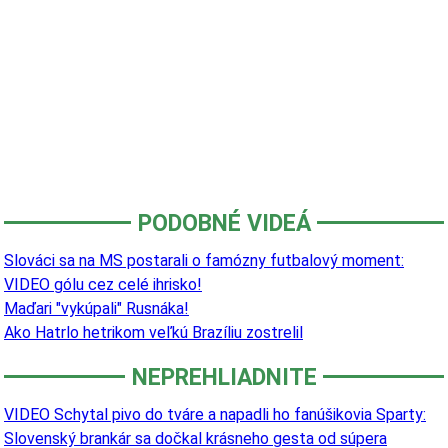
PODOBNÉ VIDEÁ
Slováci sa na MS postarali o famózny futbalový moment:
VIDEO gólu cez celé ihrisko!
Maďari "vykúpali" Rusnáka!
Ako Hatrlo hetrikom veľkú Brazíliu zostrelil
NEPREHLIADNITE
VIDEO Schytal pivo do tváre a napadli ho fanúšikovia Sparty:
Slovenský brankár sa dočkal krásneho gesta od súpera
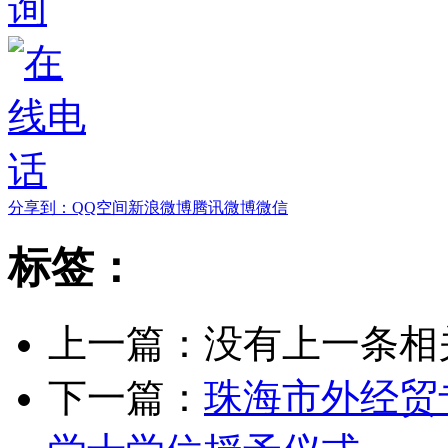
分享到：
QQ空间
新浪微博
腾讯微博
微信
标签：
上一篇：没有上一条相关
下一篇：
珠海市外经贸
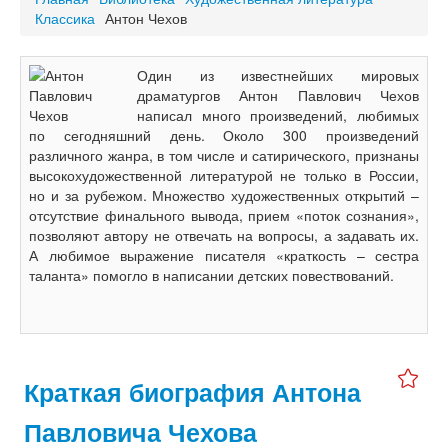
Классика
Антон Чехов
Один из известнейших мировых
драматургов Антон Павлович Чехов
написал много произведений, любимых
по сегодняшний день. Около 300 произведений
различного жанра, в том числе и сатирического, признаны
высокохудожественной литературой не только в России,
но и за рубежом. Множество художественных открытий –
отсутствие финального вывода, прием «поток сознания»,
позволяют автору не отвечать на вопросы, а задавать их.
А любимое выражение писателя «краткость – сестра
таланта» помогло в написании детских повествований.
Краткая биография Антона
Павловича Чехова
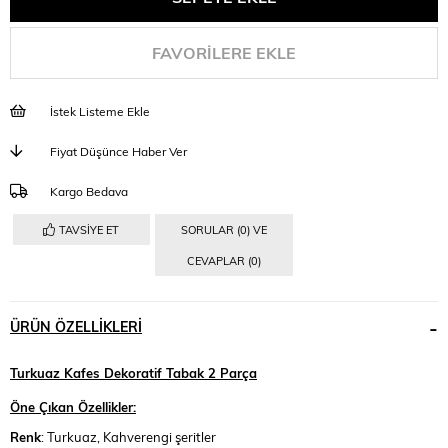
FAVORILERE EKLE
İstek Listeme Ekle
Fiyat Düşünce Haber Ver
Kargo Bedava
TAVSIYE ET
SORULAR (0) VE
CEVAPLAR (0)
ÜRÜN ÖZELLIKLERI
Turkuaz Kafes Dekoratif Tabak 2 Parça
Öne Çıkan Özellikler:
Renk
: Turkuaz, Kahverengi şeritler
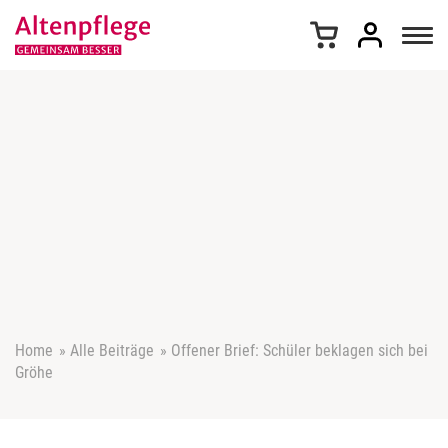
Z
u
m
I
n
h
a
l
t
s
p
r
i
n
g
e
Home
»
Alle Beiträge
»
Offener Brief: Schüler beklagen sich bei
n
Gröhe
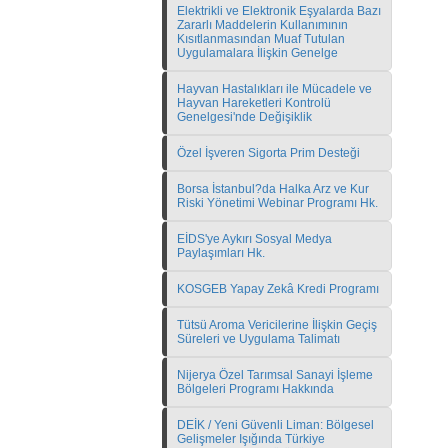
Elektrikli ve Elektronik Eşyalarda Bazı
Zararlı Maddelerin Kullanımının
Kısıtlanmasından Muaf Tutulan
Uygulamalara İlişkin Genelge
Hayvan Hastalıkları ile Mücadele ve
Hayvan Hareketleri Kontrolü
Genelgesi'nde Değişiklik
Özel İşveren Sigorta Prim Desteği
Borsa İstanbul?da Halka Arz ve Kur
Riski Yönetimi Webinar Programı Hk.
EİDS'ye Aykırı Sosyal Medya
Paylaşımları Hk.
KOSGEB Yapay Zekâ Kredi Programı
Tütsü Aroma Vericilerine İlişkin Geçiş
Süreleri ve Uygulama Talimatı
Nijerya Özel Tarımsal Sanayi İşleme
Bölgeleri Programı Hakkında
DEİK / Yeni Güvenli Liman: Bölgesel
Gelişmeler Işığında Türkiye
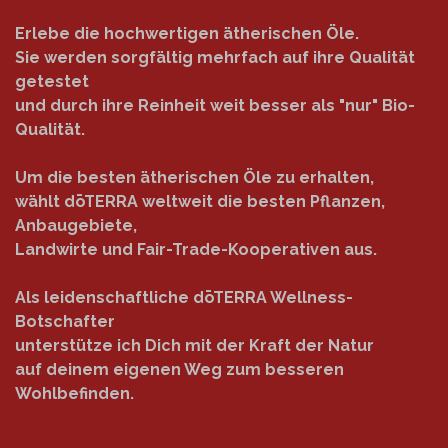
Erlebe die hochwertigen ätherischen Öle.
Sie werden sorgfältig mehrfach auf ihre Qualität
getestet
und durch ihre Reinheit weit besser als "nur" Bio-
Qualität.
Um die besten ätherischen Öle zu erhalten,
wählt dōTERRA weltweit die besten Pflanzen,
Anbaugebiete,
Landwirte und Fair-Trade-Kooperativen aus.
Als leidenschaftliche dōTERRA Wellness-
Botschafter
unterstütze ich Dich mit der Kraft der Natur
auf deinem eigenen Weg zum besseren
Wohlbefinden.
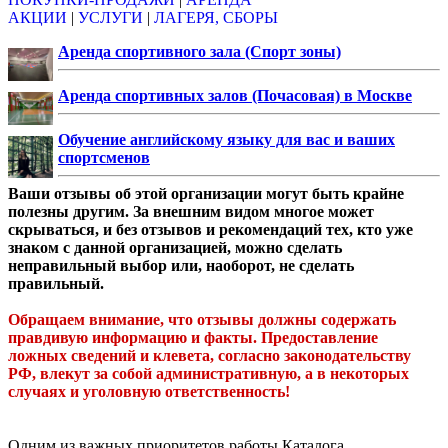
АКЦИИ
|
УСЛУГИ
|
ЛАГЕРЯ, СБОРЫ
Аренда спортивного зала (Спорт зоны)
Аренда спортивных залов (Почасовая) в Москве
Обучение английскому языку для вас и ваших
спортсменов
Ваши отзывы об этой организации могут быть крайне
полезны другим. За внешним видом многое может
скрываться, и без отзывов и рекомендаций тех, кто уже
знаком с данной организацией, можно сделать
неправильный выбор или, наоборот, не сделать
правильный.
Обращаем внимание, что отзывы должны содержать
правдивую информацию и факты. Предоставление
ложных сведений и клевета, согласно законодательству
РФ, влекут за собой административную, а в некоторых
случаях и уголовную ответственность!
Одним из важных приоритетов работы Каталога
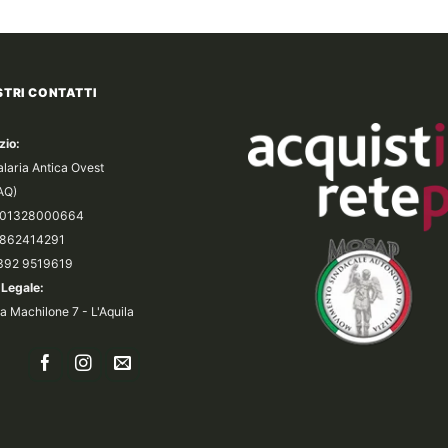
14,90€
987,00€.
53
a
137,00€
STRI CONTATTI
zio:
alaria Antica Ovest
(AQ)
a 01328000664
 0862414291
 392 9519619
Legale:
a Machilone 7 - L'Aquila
-------------------------
Above, find the line with "und durch ihre"; copy it and every line down to the line with "спортсменов", exactly and both included, but no pictures.

und durch ihre Reinheit weit besser als "nur" Bio-
Qualität.
Um die besten ätherischen Öle zu erhalten,
wählt dōTERRA weltweit die besten Pflanzen,
Anbaugebiete,
Landwirte und Fair-Trade-Kooperativen aus.
Als leidenschaftliche dōTERRA Wellness-
Botschafter
unterstütze ich Dich mit der Kraft der Natur
auf deinem eigenen Weg zum besseren
Wohlbefinden.
АКЦИИ
|
УСЛУГИ
|
ЛАГЕРЯ, СБОРЫ
Аренда спортивного зала (Спорт зоны)
Аренда спортивных залов (Почасовая) в Москве
Обучение английскому языку для вас и ваших
спортсменов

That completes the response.